Seakan merespons sentilan ke Polri, beberapa hari terakhir, dilakukan penangkapan terhadap oknum-oknum nakal di Kepolisian. Bahkan sebagaimana dirilis polisi pada Senin, 17 Oktober 2016, ada 81 kasus pungli yang diringkus dengan 101 anggota polisi yang ditangkap. Jumlah tersebut terdata sejak dua pekan sejak awal Oktober 2016.

“Kasus ini mulai ada yang menjadi calo di pembuatan SIM ada terkait pungli di jalan, terkait pemerasan sehingga dilakukan penindakan,” kata Kepala Bagian Penerangan Umum Polri, Kombes Polisi Martinus Sitompul di Jakarta Selatan.

Dari jumlah data dua pekan itu, terbanyak dilakukan di wilayah Polda Metro Jaya yaitu sebanyak 33 orang. Sedangkan wilayah pungli polisi terbanyak lainnya yaitu di Jambi 10 orang dan di Sumatera Utara 9 orang.

Polri juga menyatakan bahwa jajaran Divisi Profesi dan Pengamanan (Propam) Polri akan menjadi ujung tombak dalam penindakan di internal ini.

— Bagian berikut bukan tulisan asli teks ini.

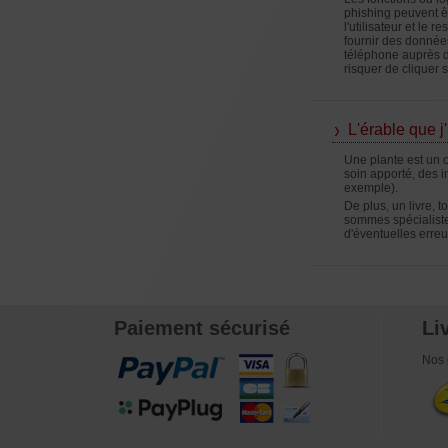
phishing peuvent êt
l'utilisateur et le
fournir des données
téléphone auprès d
risquer de cliquer
L'érable que j
Une plante est un o
soin apporté, des i
exemple).
De plus, un livre, 
sommes spécialistes
d'éventuelles erre
Paiement sécurisé
Li
Nos 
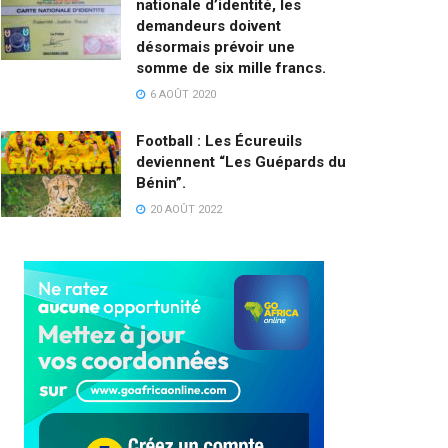
nationale d’identité, les
demandeurs doivent
désormais prévoir une
somme de six mille francs.
6 AOÛT 2020
Football : Les Écureuils
deviennent “Les Guépards du
Bénin”.
20 AOÛT 2022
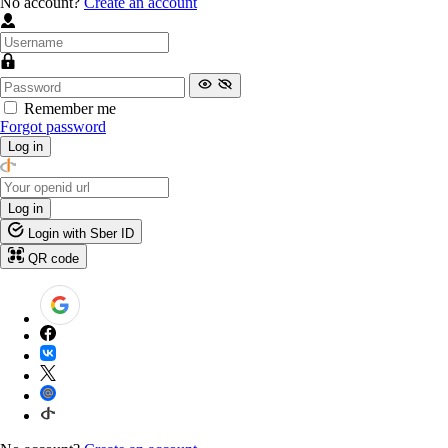
No account?
Create an account
Remember me
Forgot password
Log in
Log in
Login with Sber ID
QR code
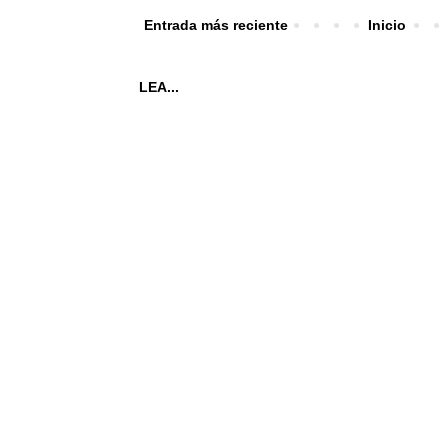
Entrada más reciente
Inicio
LEA...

“Apabila tidak terungkap tentu ada evaluasi sendiri bagi kabid Propam di jajaran Polda,” katanya.
 
Ancaman Pecat

Tak jauh berbeda dari langkah Polri, Kemenpan RB sebagai instansi yang mengurusi aparatur sipil juga mengingatkan ancaman sanksi terhadap aparatur sipil negara pelaku pungli.  

Menpan RB Asman Abnur menyatakan tak akan segan-segan memecat PNS yang ikut cawe-cawe pungli.

“Presiden sudah menginstruksikan kepada saya kalau PNS yang melakukan pungli langsung pecat,” kata Asman.

Namun diakuinya, sebelum pemecatan, akan ada proses di Badan Kepegawaian Negara (BKN), BPKP dan Lembaga Administrasi Negara (LAN). Namun pungli dengan barang bukti dipastikannya akan dijatuhkan sanksi dalam waktu singkat.

Keluarnya surat edaran antipungli itu tak lama ditanggapi berbagai pihak. Ada yang menilai bahwa langkah imbauan kepada pemimpin birokrasi hingga dorongan kepada publik untukmelaporkan pungli  bukan jaminan kondisi bebas pungli di negeri ini.

Masalahnya, kebiasaan pungli dicap ibarat sudah mendarah daging bahkan sistemik. Pemberantasan karena itu tidak bisa dilakukan secara periodic, melainkan konsisten dari waktu ke waktu.

Anggota Komisi III DPR dari Fraksi PKS, Nasir Djamil menilai bahwa surat edaran itu bisa efektif, asalkan diikuti dengan pengawasan dan penindakan.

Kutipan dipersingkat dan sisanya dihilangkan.